··· INFORMATION PROVIDED ···
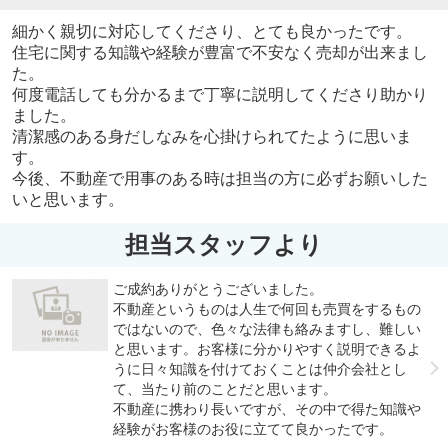
細かく親切に対応してくださり、とても良かったです。
住宅に関する知識や経験が豊富で不安なく売却が出来まし
た。
何度電話しても分かるまで丁寧に説明してくださり助かり
ました。
清潔感のある身だしなみを心掛けられてたように思いま
す。
今後、不動産で用事のある時は担当の方に必ずお願いした
いと思います。
担当スタッフより
ご成約ありがとうございました。
不動産というものは人生で何回も売買をするもの
ではないので、色々な法律も絡みますし、難しい
と思います。お客様に分かりやすく説明できるよ
うに日々知識を付けておくことは仲介会社とし
て、当たり前のことだと思います。
不動産に携わり長いですが、その中で得た知識や
経験がお客様のお役に立てて良かったです。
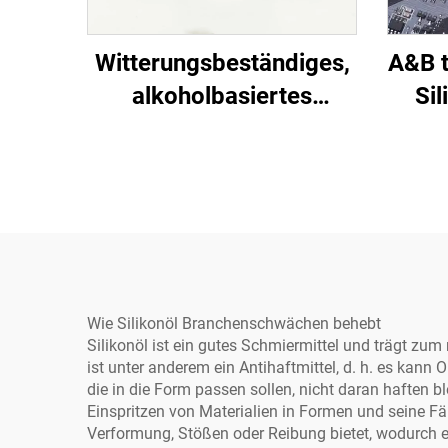
Witterungsbeständiges,
A&B t
alkoholbasiertes
Sil
Silikonklebstoff für
elekt
allgemeine
Anwendungen auf
industriellen elektrischen
Geräten
Wie Silikonöl Branchenschwächen behebt
Silikonöl ist ein gutes Schmiermittel und trägt zum
ist unter anderem ein Antihaftmittel, d. h. es kann
die in die Form passen sollen, nicht daran haften
Einspritzen von Materialien in Formen und seine Fä
Verformung, Stößen oder Reibung bietet, wodurch e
···
REQUIREMENT
Copy exactly the lines that run from the line containing "と思います。お客様に分かりやすく説明できるよ" to the end of the data, keeping both end lines and dropping every picture.

RESPONSE BOX
と思います。お客様に分かりやすく説明できるよ
うに日々知識を付けておくことは仲介会社とし
て、当たり前のことだと思います。
不動産に携わり長いですが、その中で得た知識や
経験がお客様のお役に立てて良かったです。
Witterungsbeständiges,
A&B t
alkoholbasiertes
Sil
Silikonklebstoff für
elekt
allgemeine
Anwendungen auf
industriellen elektrischen
Geräten
Wie Silikonöl Branchenschwächen behebt
Silikonöl ist ein gutes Schmiermittel und trägt zum
ist unter anderem ein Antihaftmittel, d. h. es kann
die in die Form passen sollen, nicht daran haften
Einspritzen von Materialien in Formen und seine Fä
Verformung, Stößen oder Reibung bietet, wodurch e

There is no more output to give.